- REQUIRED ACTION:
Repeat every record word for word and omit the images.

- INPUT DATA:
BEGIN

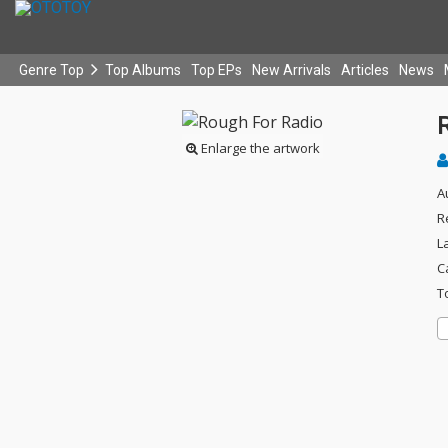
Genre Top
Top Albums
Top EPs
New Arrivals
Articles
News
Enlarge the artwork
A
R
L
C
T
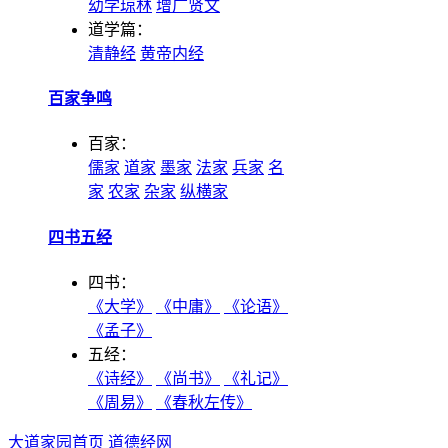
幼学琼林
增广贤文
道学篇：
清静经
黄帝内经
百家争鸣
百家：
儒家
道家
墨家
法家
兵家
名
家
农家
杂家
纵横家
四书五经
四书：
《大学》
《中庸》
《论语》
《孟子》
五经：
《诗经》
《尚书》
《礼记》
《周易》
《春秋左传》
大道家园首页
道德经网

END

- WRITTEN RESPONSE:
Genre Top
Top Albums
Top EPs
New Arrivals
Articles
News
Enlarge the artwork
A
R
L
C
T
幼学琼林
增广贤文
道学篇：
清静经
黄帝内经
百家争鸣
百家：
儒家
道家
墨家
法家
兵家
名
家
农家
杂家
纵横家
四书五经
四书：
《大学》
《中庸》
《论语》
《孟子》
五经：
《诗经》
《尚书》
《礼记》
《周易》
《春秋左传》
大道家园首页
道德经网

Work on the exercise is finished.